EU Actions For LGBTIQ People And Rainbow Families In Cross-border Situations
Curzio Fossati
Università degli Studi di Cagliari, Italy
After a brief description of the European Union’s 2020-2025 LGBTIQ equality strategy and the implementing measures adopted, the paper examines the specific actions aimed at combating discrimination against LGBTIQ people when exercising the right to free movement and residence in the EU.
To this end, it first discusses the proposal for a Regulation on private international law issues of parenthood, presented by the Commission on 7 December 2022, and its (potential) suitability to facilitate the recognition of legal ties among the members of “rainbow” families when they move within the EU.
Secondly, it will analyse the objective of the strategy to improve the recognition of the personal status and gender identity of trans, non-binary and intersex people between Member States, focusing on the compatibility of the existing legal framework with the fundamental rights of the persons concerned, in the light of the case law of the ECJ and the ECtHR.
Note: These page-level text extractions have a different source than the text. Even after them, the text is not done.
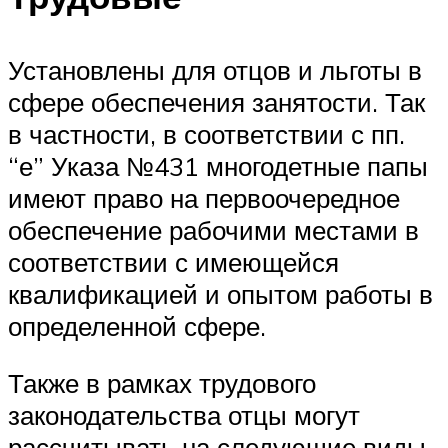
Установлены для отцов и льготы в
сфере обеспечения занятости. Так
в частности, в соответствии с пп.
“е” Указа №431 многодетные папы
имеют право на первоочередное
обеспечение рабочими местами в
соответствии с имеющейся
квалификацией и опытом работы в
определенной сфере.
Также в рамках трудового
законодательства отцы могут
рассчитывать на следующие виды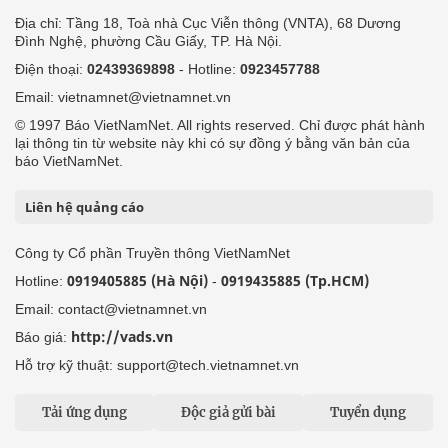
Địa chỉ: Tầng 18, Toà nhà Cục Viễn thông (VNTA), 68 Dương
Đình Nghệ, phường Cầu Giấy, TP. Hà Nội.
Điện thoại:
02439369898
- Hotline:
0923457788
Email: vietnamnet@vietnamnet.vn
© 1997 Báo VietNamNet. All rights reserved. Chỉ được phát hành
lại thông tin từ website này khi có sự đồng ý bằng văn bản của
báo VietNamNet.
Liên hệ quảng cáo
Công ty Cổ phần Truyền thông VietNamNet
0919405885 (Hà Nội)
0919435885 (Tp.HCM)
Hotline:
-
Email: contact@vietnamnet.vn
http://vads.vn
Báo giá:
Hỗ trợ kỹ thuật: support@tech.vietnamnet.vn
Tải ứng dụng
Độc giả gửi bài
Tuyển dụng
The paper aims to identify the main obstacles to the implementation of the EU strategy on LGBTIQ equality, which are related to the conflict of interests at stake: on the one hand, the need to ensure the free movement and residence of LGBTIQ persons without discrimination based on sexual orientation and gender identity, and on the other hand, the concern of Member States to preserve their competence in matters of family and status, as well as their cultural traditions and national identities.